UK ‘test and trace’ service fails to complete mandatory privacy checks
The UK’s coronavirus tracing system did not complete mandatory privacy checks prior to launching on May 28th.
The system would collect personal data including names, addresses, dates of birth, and symptoms, in an effort to inform others if they have come into contact with infected individuals. However, Public Health England, who oversees the English system, confirmed that it had yet to complete a data protection impact assessment prior to the system’s launch, as required under the Data Protection Act 2018 (DPA). The DPA requires that an assessment of potential privacy concerns associated with collecting and processing special category data, such as health data, be completed prior to collection. If the assessment indicates that the processing would result in a high risk to the data subjects concerned, absent measures taken by Public Health England to mitigate such risks, they must consult the ICO prior to initiating processing.
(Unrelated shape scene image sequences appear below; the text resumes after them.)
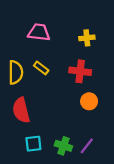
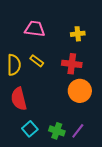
orange circle: (89, 101) -> (80, 91), size x1.5
cyan square: (33, 144) -> (30, 129), turned -35

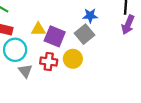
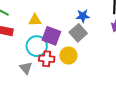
yellow triangle: (38, 29) -> (35, 20), moved
cyan circle: (15, 50) -> (37, 46), moved

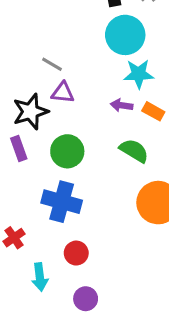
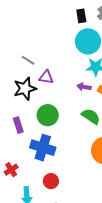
gray line: (52, 64) -> (28, 60), moved
purple rectangle: (19, 149) -> (18, 125), moved

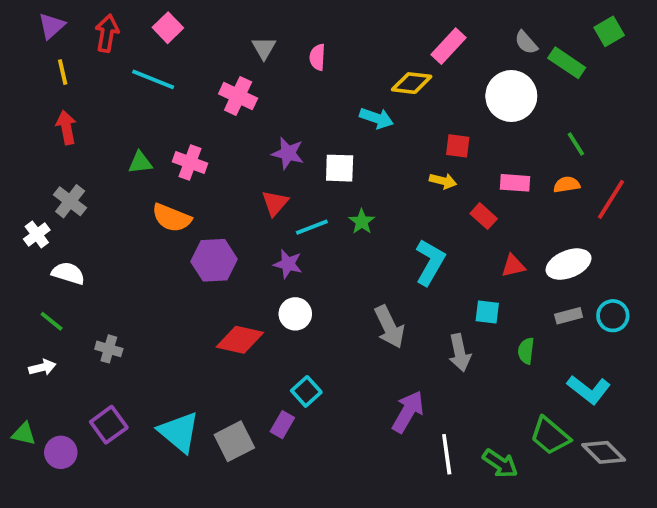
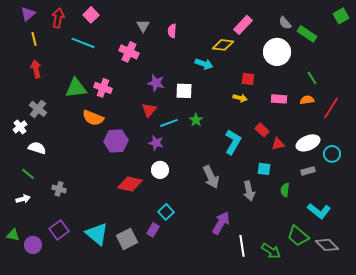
green square: (609, 31) -> (341, 16), moved
green triangle: (140, 162) -> (76, 88), size x1.6
red rectangle: (484, 216) -> (262, 130), moved
cyan circle: (613, 316) -> (332, 154), moved

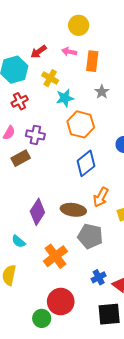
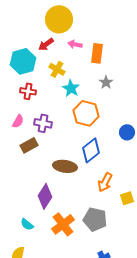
yellow circle: (79, 25) -> (59, 19), moved, size x1.4
cyan star: (65, 98) -> (71, 88), turned -30
red cross: (20, 101) -> (28, 91), turned 35
brown ellipse: (73, 210) -> (65, 166), moved
orange cross: (55, 256) -> (63, 224), moved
The confirmation by Public Health England raises concerns that UK authorities have not fully addressed the system’s potential privacy implications, and could expose the system to potential legal challenges. Those contemplating such action have also raised concerns over the privacy notice published to date, which provides for data to be held for a period of 20 years, and is ambiguous as to whom may be granted access to the data collected.
The acknowledgement is another blow to the UK’s efforts to combat the spread of the coronavirus. A related smartphone application, designed to trace infected individuals, was expected to be rolled out by the end of May, but has been delayed due to concerns regarding its effectiveness, and whether data protection concerns had been adequately addressed.